Increasingly complex
But this is only the beginning. As early as 2024, not only taxonomy capability but also compliance must be reported. It must then be shown that the operating business also meets the assigned criteria in the 2023 financial year. In 2025, the NFRD will also be replaced by the CSRD (Corporate Sustainability Reporting Directive), which will almost quintuple the number of companies affected.
But what does all this have to do with finance and the corresponding SAP modules? A great deal, because the operating business of companies also includes activities in the financial area. In particular, for the investments held for insurance portfolios, for example, but also for employees' pension entitlements, the above-mentioned information must also be published.
In detail, this means that it must already be proven whether the investments held are taxonomy-capable, i.e. whether the investments can be assigned to a target of the taxonomy. As a rule, this can still be achieved with a rather general analysis based on existing reports. However, the taxonomy compliance report required in 2024 already requires the collection of additional (master) data, for example on the issuers of the bonds held, the business partners or the properties financed via loans. Specialized providers now even make some of this data available in a standardized form.
This master data must not only be collected, but also processed as part of the investment management process - and it makes sense to do this in the SAP modules TRM, CML and CMS already used for this purpose.
Not overnight
First of all, the additional data must be stored at the corresponding system objects; these are primarily the business partner or issuer, the class in the case of a security, and the collateral managed in SAP CML or CMS for an issued loan. This should make it possible to meet the requirements for most asset classes; however, there is currently no solution in the SAP standard for either storing or importing the data, so enhancements are necessary here.

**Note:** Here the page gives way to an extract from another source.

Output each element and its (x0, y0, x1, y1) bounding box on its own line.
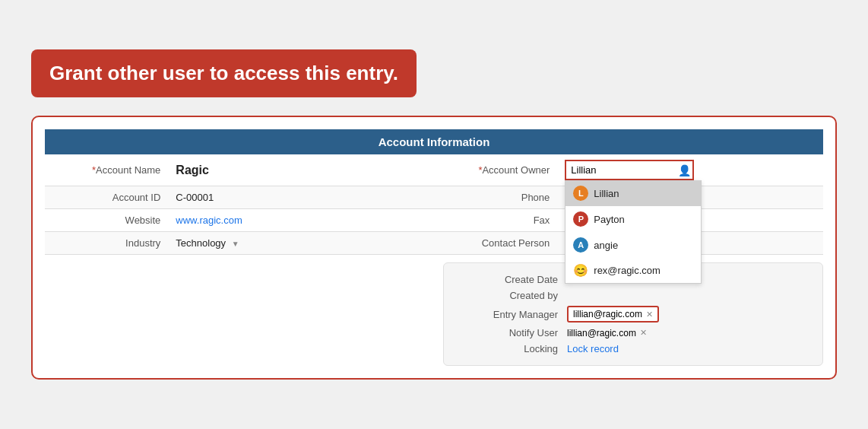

The next step is to transfer the data stored in this way into the report format. SAP provides the PaPM (Profitability and Performance Management) module with corresponding content for this purpose. If this is already part of the SAP system landscape and it is operated under S/4 Hana, the integration is simple; if these prerequisites are not met, it must be weighed up whether a customer-specific extension of the inventory-managing systems TRM and CML is the more efficient implementation solution.
Long story short: Even this very brief outline shows that sustainability reporting can lead to considerable system changes. Since these can hardly be implemented overnight, it makes a lot of sense from our point of view to deal with this topic now at the latest.